FIVE MINUTES BEFORE THE CLASS, I checked my face in my rearview mirror. Why do some straight women need to be beautiful in front of other women? If men were wiped from the planet, how long would that need linger? At what point would we just focus on becoming strong?
Inside the studio Alice was seated in lotus pose. Her hair was all the way down. She winked at me as I unrolled one of the rental mats near the window. She led us in sun salutations to Dylan’s “Mozambique.” I wondered whether any of these tight-faced women were thinking anything other than how beautiful Alice was. How stable yet dainty her wrists looked on the mat and how demure her rear was, high up in the air, in downward dog. There is so much power in the way we obsess. If we could only harness it. If we would only redirect it.
I watched Alice’s body move and willed my bones to lengthen like hers. When I shot my legs behind my hips into chaturanga, I felt as light as I had ever felt.
At the end Alice readjusted me in corpse pose. She smelled like pears. I was the first to get up and quietly roll up my mat. I didn’t look at her as I left the space. I waited outside on one of the benches. The front-desk girl came outside to ask me whether I had paid for the class, whether I would like to purchase a membership.
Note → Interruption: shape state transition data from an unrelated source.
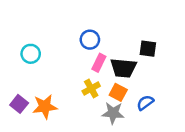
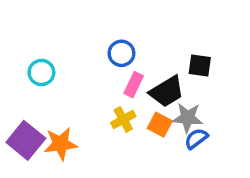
black trapezoid: (123, 68) -> (167, 92), turned -36
purple square: (19, 104) -> (26, 140), size x1.5
gray star: (113, 113) -> (188, 118), moved

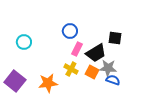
yellow cross: (123, 119) -> (71, 69), turned -32
blue semicircle: (196, 139) -> (113, 80), turned 56
orange star: (61, 144) -> (48, 83), moved

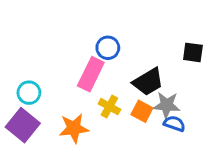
black square: (115, 38) -> (193, 52), moved
cyan circle: (24, 42) -> (29, 93), moved
pink rectangle: (77, 49) -> (91, 74), moved, size x1.5

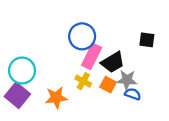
blue circle: (108, 48) -> (82, 36), size x1.5
pink rectangle: (91, 74) -> (92, 56), moved
cyan circle: (29, 93) -> (22, 71), size x1.5

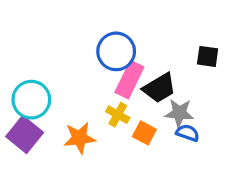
orange square: (108, 85) -> (144, 133), moved

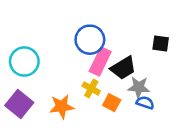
cyan circle: (31, 100) -> (24, 62), moved

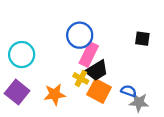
black trapezoid: (123, 68) -> (97, 70), moved
gray star: (139, 87) -> (139, 102), moved
orange square: (112, 103) -> (99, 91), size x1.5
I told her the class was comped. I felt like a wrinkled thief.
When Alice came outside, she regarded me with a queer smile on her face. I worried that maybe I’d acted needy in the studio. It was impossible for me to know the right way to be around a woman.
We drove too fast in the left lane of the Pacific Coast Highway with the windows down. We passed several empty garden centers, we passed the stone pillars of the Getty. That stretch of Malibu felt void of animals. The wind was too hot, the cars were too fast. Only crabs thrived.